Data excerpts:
#####

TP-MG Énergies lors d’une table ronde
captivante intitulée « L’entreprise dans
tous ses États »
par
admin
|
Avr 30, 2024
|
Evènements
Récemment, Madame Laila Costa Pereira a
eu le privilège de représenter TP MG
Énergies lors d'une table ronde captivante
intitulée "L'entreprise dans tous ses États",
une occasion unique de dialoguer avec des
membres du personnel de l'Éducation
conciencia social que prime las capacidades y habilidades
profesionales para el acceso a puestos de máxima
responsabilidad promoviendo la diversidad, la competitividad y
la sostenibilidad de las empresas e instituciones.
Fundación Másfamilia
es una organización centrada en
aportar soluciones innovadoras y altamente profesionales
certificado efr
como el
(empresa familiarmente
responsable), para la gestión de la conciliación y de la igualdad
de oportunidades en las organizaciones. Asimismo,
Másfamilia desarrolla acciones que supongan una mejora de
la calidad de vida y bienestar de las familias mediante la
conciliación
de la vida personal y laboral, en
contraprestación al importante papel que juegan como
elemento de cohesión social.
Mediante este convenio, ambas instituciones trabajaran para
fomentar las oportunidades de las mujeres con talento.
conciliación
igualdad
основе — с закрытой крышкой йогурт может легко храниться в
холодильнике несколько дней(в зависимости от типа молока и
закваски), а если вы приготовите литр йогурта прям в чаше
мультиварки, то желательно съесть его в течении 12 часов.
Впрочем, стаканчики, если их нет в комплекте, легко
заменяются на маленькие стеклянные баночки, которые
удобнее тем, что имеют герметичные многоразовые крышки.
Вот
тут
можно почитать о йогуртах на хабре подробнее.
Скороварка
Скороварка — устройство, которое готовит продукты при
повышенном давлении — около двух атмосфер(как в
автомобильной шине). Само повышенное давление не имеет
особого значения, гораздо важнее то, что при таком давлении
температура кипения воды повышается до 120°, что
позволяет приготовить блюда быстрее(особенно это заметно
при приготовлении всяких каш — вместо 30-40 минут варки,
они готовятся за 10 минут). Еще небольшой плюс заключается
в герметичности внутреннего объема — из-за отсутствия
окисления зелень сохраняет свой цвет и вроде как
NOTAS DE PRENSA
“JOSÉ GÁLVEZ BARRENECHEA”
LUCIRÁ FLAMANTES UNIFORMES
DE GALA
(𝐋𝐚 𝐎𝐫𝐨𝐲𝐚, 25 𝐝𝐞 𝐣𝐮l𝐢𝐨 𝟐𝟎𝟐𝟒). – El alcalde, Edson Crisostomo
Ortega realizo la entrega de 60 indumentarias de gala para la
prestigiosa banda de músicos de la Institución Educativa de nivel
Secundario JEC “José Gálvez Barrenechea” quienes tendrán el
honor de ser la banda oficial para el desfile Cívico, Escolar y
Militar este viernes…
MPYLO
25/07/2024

#####

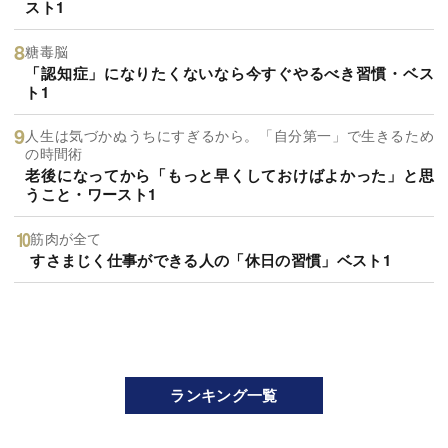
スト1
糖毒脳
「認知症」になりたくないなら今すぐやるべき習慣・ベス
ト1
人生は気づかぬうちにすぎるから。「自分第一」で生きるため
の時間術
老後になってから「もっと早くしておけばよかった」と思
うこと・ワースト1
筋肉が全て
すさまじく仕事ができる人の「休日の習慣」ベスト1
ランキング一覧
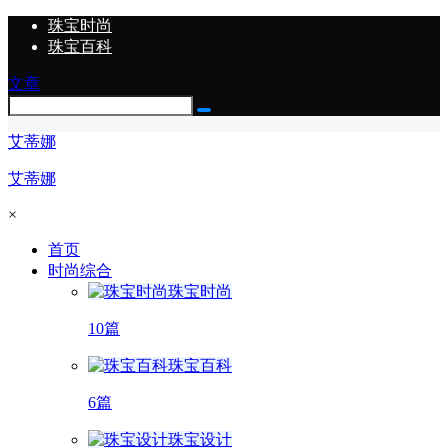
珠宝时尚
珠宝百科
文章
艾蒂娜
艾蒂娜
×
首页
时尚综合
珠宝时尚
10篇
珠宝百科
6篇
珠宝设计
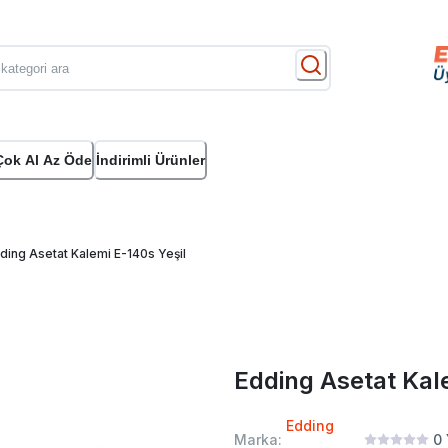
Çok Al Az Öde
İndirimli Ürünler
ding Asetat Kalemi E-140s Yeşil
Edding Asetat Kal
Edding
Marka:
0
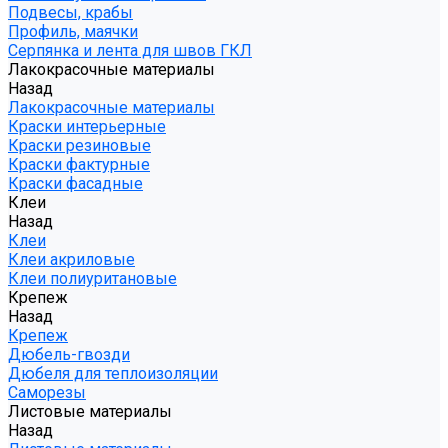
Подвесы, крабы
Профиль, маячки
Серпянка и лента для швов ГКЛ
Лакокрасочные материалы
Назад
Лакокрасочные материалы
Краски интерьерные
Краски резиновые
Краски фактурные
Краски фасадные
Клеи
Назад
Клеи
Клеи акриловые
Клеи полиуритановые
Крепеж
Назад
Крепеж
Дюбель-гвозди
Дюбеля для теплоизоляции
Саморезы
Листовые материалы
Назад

#####

Exercise prompt | From the records above, extract exactly and only the lines that begin at the line with "la calidad de" and stop after the line with "при приготовлении всяких".

Answer space |
la calidad de vida y bienestar de las familias mediante la
conciliación
de la vida personal y laboral, en
contraprestación al importante papel que juegan como
elemento de cohesión social.
Mediante este convenio, ambas instituciones trabajaran para
fomentar las oportunidades de las mujeres con talento.
conciliación
igualdad
основе — с закрытой крышкой йогурт может легко храниться в
холодильнике несколько дней(в зависимости от типа молока и
закваски), а если вы приготовите литр йогурта прям в чаше
мультиварки, то желательно съесть его в течении 12 часов.
Впрочем, стаканчики, если их нет в комплекте, легко
заменяются на маленькие стеклянные баночки, которые
удобнее тем, что имеют герметичные многоразовые крышки.
Вот
тут
можно почитать о йогуртах на хабре подробнее.
Скороварка
Скороварка — устройство, которое готовит продукты при
повышенном давлении — около двух атмосфер(как в
автомобильной шине). Само повышенное давление не имеет
особого значения, гораздо важнее то, что при таком давлении
температура кипения воды повышается до 120°, что
позволяет приготовить блюда быстрее(особенно это заметно
при приготовлении всяких каш — вместо 30-40 минут варки,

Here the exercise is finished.